Anna Vinnitskaya & Kammerakademie Postdam - Bach: Concertos for Pianos - Gramophone
It was only recently that the first complete edition of Bach’s multiple keyboard concertos played on modern instruments came our way, spearheaded by pianist David Fray (Erato, 2/19). My colleague Harriet Smith praised much of the playing, yet rightly disparaged the boomy and diffuse engineering. Alpha’s present offering is markedly superior, and tosses in a few solo concertos to sweeten the deal. To be sure, Evgeni Koroliov and company cheat a little, because they play the Concerto with four keyboards, BWV1065, in an arrangement reduced down to three pianos. Not that it matters, because the music is basically Bach’s reworking of Vivaldi’s B minor Concerto with four violins: in other words, a transcription of a transcription.

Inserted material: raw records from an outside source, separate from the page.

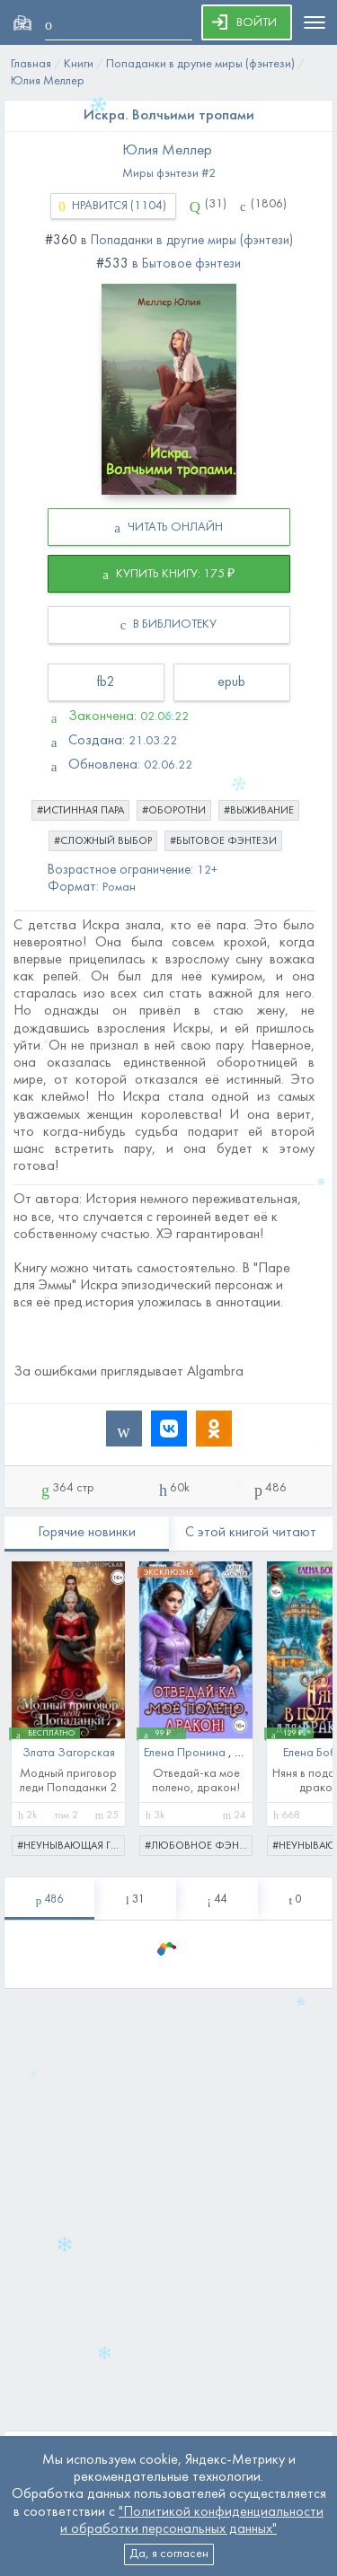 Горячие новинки (87, 1532)
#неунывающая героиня (71, 1846)
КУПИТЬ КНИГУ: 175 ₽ (168, 574)
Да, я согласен (168, 2554)
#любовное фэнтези (199, 1846)
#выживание (259, 810)
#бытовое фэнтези (223, 841)
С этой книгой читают (250, 1532)
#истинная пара (80, 810)
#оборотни (174, 810)
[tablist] (49, 1898)
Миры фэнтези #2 (169, 174)
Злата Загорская (68, 1753)
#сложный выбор (103, 841)
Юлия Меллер (167, 151)
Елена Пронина (186, 1753)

At any rate, one has only to compare the generalised and blurry blend of the opening Allegro in the Fray/Rouvier C major Double Concerto alongside the altogether crisper, more incisive repartee between soloists Evgeni Koroliov and his former pupil Anna Vinnitskaya and the members of the Kammerakademie Potsdam to hear what I mean. Deftly adapted from Bach’s famous Concerto for two violins, the C minor BWV1062’s outer movements feature sensitively dovetailed ensemble work from Koroliov and his wife Ljupka Hadzi Georgieva, while all three pianists raise the proverbial bar for technical and spiritual unanimity in the two triple concertos; indeed, BWV1064’s central Adagio proves no less heart-melting than the vintage Fischer/Matthews/Smith three-piano encounter. In the finale of the D minor, BWV1063, Fray and his colleagues’ largely détaché delineation imparts an effectively biting clarity between soloists and ensemble. By contrast, Koroliov and company bring a faster tempo and more varied articulations to the table. One could argue that the solo concerto selections sound more arrestingly detailed in the finely honed Murray Perahia and Angela Hewitt cycles, yet Vinnitskaya’s right- and left-hand independence and suave articulation throughout the finale of the A major Concerto, BWV1055, will take your breath away. As for Koroliov’s D minor, he keeps the music vital and alive, shaping the phrases with a fluid sense of narrative and projection, not unlike the late Lukas Foss’s unforgettable performances of this work. Those who want all of Bach’s multiple keyboard concertos on the piano cannot do better. Highly recommended.